* DATA FOR ANALYSIS *
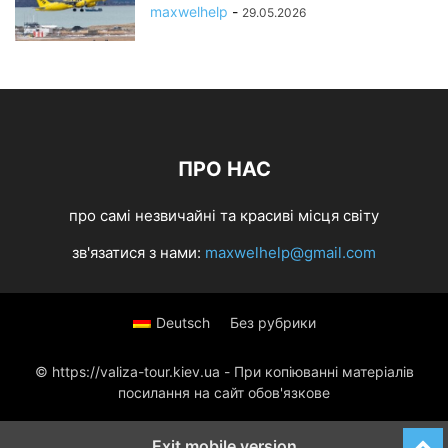
maxwelhelp
-
29.05.2026
ПРО НАС
про самі незвичайні та красиві місця світу
зв'язатися з нами:
maxwelhelp@gmail.com
Deutsch
Без рубрики
© https://valiza-tour.kiev.ua - При копіюванні матеріалів
посилання на сайт обов'язкове
Exit mobile version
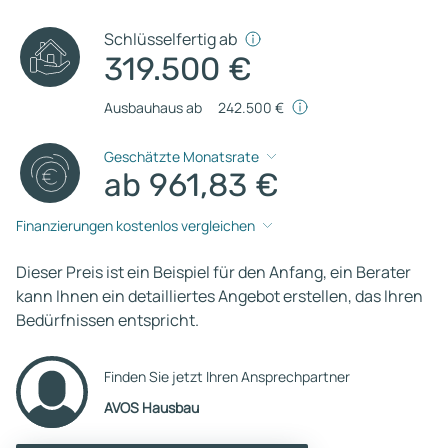
Schlüsselfertig ab
319.500 €
Ausbauhaus ab
242.500 €
Geschätzte Monatsrate
ab 961,83 €
Finanzierungen kostenlos vergleichen
Dieser Preis ist ein Beispiel für den Anfang, ein Berater
kann Ihnen ein detailliertes Angebot erstellen, das Ihren
Bedürfnissen entspricht.
Finden Sie jetzt Ihren Ansprechpartner
AVOS Hausbau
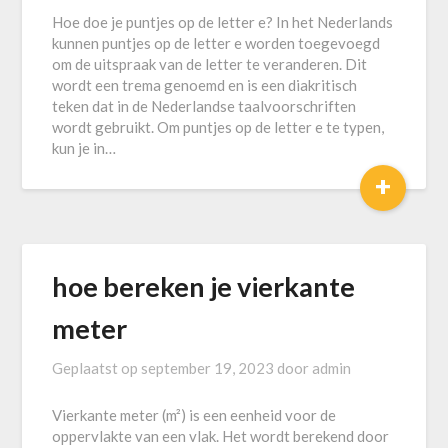
Hoe doe je puntjes op de letter e? In het Nederlands
kunnen puntjes op de letter e worden toegevoegd
om de uitspraak van de letter te veranderen. Dit
wordt een trema genoemd en is een diakritisch
teken dat in de Nederlandse taalvoorschriften
wordt gebruikt. Om puntjes op de letter e te typen,
kun je in…
+
hoe bereken je vierkante
meter
Geplaatst op
september 19, 2023
door
admin
Vierkante meter (m²) is een eenheid voor de
oppervlakte van een vlak. Het wordt berekend door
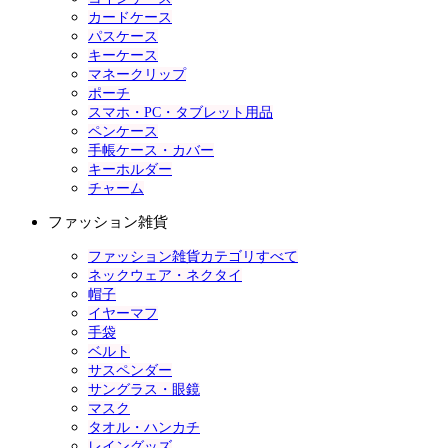
カードケース
パスケース
キーケース
マネークリップ
ポーチ
スマホ・PC・タブレット用品
ペンケース
手帳ケース・カバー
キーホルダー
チャーム
ファッション雑貨
ファッション雑貨カテゴリすべて
ネックウェア・ネクタイ
帽子
イヤーマフ
手袋
ベルト
サスペンダー
サングラス・眼鏡
マスク
タオル・ハンカチ
レイングッズ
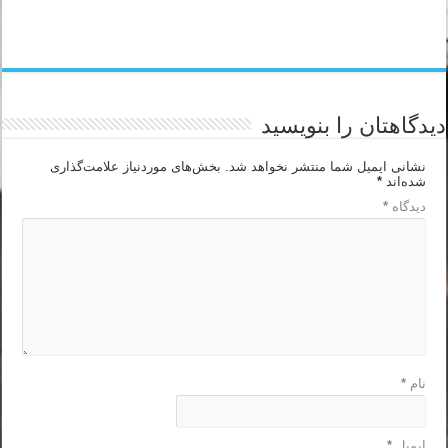
دیدگاهتان را بنویسید
نشانی ایمیل شما منتشر نخواهد شد.
بخش‌های موردنیاز علامت‌گذاری
شده‌اند
*
دیدگاه
*
نام
*
ایمیل
*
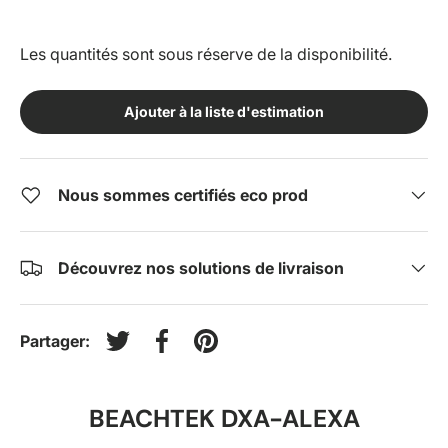
Les quantités sont sous réserve de la disponibilité.
Ajouter à la liste d'estimation
Nous sommes certifiés eco prod
Découvrez nos solutions de livraison
Partager:
Tweeter sur Twitter
Partager sur Facebook
Épingler sur Pinterest
BEACHTEK DXA-ALEXA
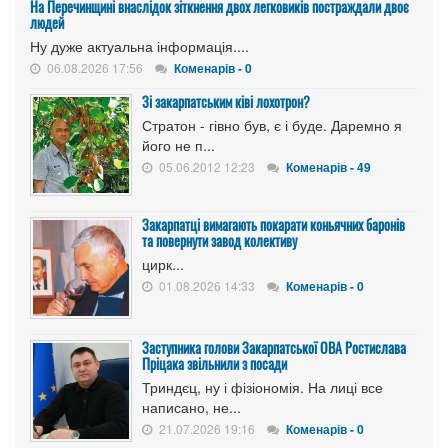
На Перечинщині внаслідок зіткнення двох легковиків постраждали двоє
людей
Ну дуже актуальна інформація....
06.08.2026 17:56
Коменарів - 0
Зі закарпатським ківі лохотрон?
Стратон - гівно був, є і буде. Даремно я
його не п...
05.06.2012 12:23
Коменарів - 49
Закарпатці вимагають покарати коньячних баронів
та повернути завод колективу
цирк...
01.08.2026 14:33
Коменарів - 0
Заступника голови Закарпатської ОВА Ростислава
Пріцака звільнили з посади
Триндєц, ну і фізіономія. На лиці все
написано, не...
21.07.2026 19:16
Коменарів - 0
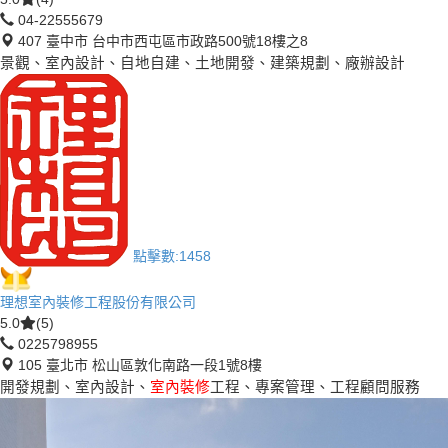
04-22555679
407 臺中市 台中市西屯區市政路500號18樓之8
景觀、室內設計、自地自建、土地開發、建築規劃、廠辦設計
點擊數:
1458
理想室內裝修工程股份有限公司
5.0
(5)
0225798955
105 臺北市 松山區敦化南路一段1號8樓
開發規劃、室內設計、
室內裝修
工程、專案管理、工程顧問服務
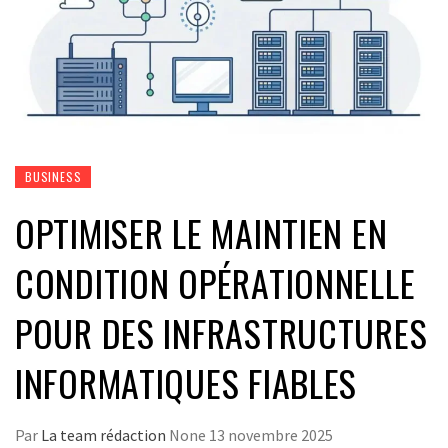
BUSINESS
OPTIMISER LE MAINTIEN EN
CONDITION OPÉRATIONNELLE
POUR DES INFRASTRUCTURES
INFORMATIQUES FIABLES
Par
La team rédaction
None
13 novembre 2025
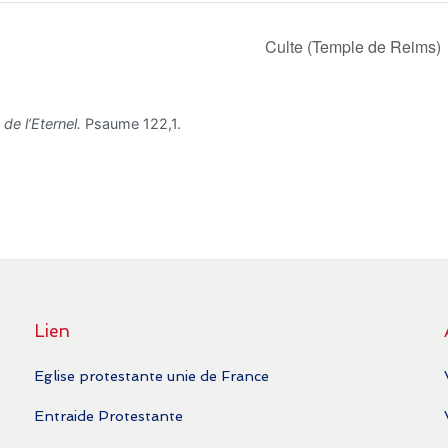
Culte (Temple de Reims)
de l’Eternel.
Psaume 122,1.
Lien
Eglise protestante unie de France
Entraide Protestante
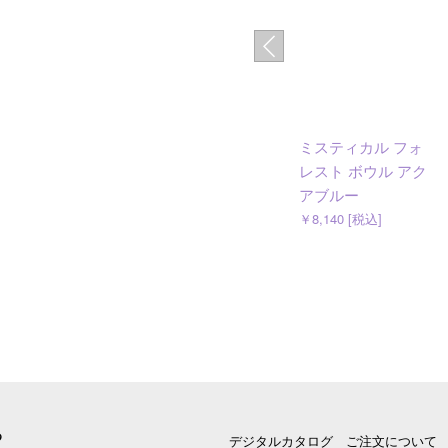
ミスティカル フォ
レスト ボウル アク
アブルー
￥8,140 [税込]
る
デジタルカタログ
ご注文について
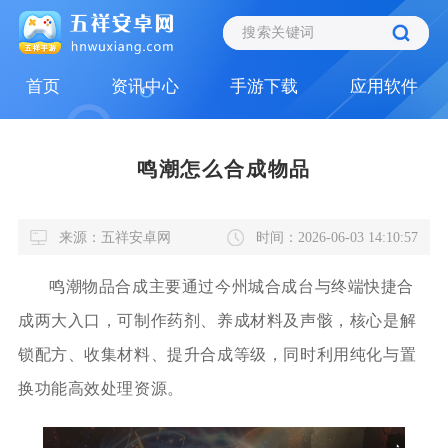
首页
资讯中心
手游下载
应用软件
鸣潮怎么合成物品
来源：五祥安卓网
时间：2026-06-03 14:10:57
鸣潮物品合成主要通过今州城合成台与终端快捷合
成两大入口，可制作药剂、养成材料及声骸，核心是解
锁配方、收集材料、提升合成等级，同时利用纯化与置
换功能高效处理资源。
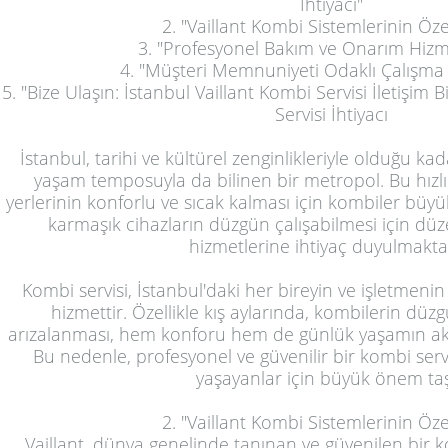
İhtiyacı"
2. "Vaillant Kombi Sistemlerinin Özel
3. "Profesyonel Bakım ve Onarım Hizm
4. "Müşteri Memnuniyeti Odaklı Çalışma 
5. "Bize Ulaşın: İstanbul Vaillant Kombi Servisi İletişim 
Servisi İhtiyacı
İstanbul, tarihi ve kültürel zenginlikleriyle olduğu ka
yaşam temposuyla da bilinen bir metropol. Bu hızlı
yerlerinin konforlu ve sıcak kalması için kombiler büy
karmaşık cihazların düzgün çalışabilmesi için dü
hizmetlerine ihtiyaç duyulmakta
Kombi servisi, İstanbul'daki her bireyin ve işletmen
hizmettir. Özellikle kış aylarında, kombilerin dü
arızalanması, hem konforu hem de günlük yaşamın akışı
Bu nedenle, profesyonel ve güvenilir bir kombi serv
yaşayanlar için büyük önem taş
2. "Vaillant Kombi Sistemlerinin Özel
Vaillant, dünya genelinde tanınan ve güvenilen bir 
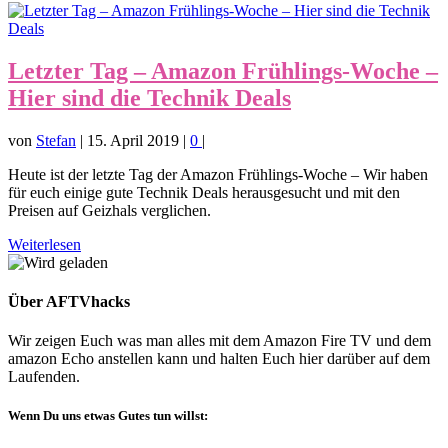
Letzter Tag – Amazon Frühlings-Woche –
Hier sind die Technik Deals
von
Stefan
|
15. April 2019
|
0
|
Heute ist der letzte Tag der Amazon Frühlings-Woche – Wir haben
für euch einige gute Technik Deals herausgesucht und mit den
Preisen auf Geizhals verglichen.
Weiterlesen
Über AFTVhacks
Wir zeigen Euch was man alles mit dem Amazon Fire TV und dem
amazon Echo anstellen kann und halten Euch hier darüber auf dem
Laufenden.
Wenn Du uns etwas Gutes tun willst:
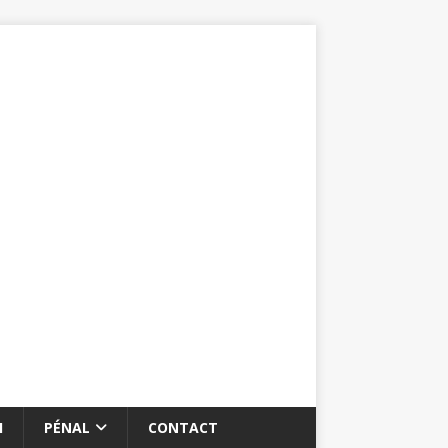
I
PÉNAL
CONTACT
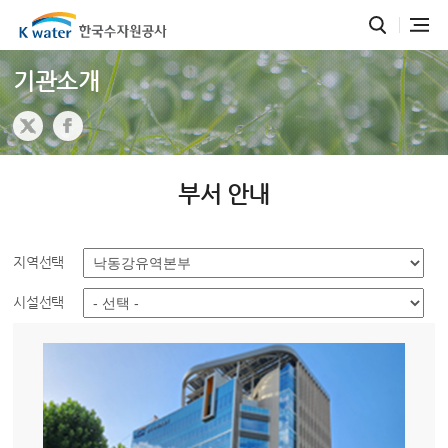
기관소개
부서 안내
지역선택
시설선택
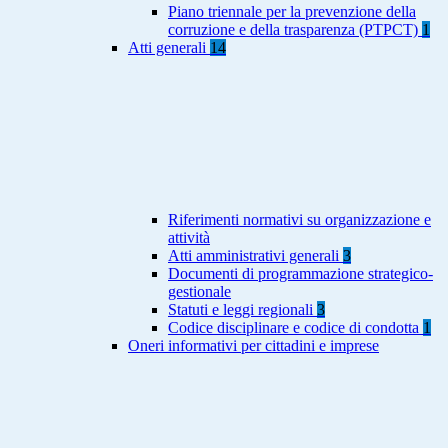
Piano triennale per la prevenzione della
corruzione e della trasparenza (PTPCT)
1
Atti generali
14
Riferimenti normativi su organizzazione e
attività
Atti amministrativi generali
3
Documenti di programmazione strategico-
gestionale
Statuti e leggi regionali
3
Codice disciplinare e codice di condotta
1
Oneri informativi per cittadini e imprese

* PROBLEM REQUIREMENTS *
The answer is a single number: how many lines in the data above hold the string "Ihren".

* WRITTEN RESPONSE *
2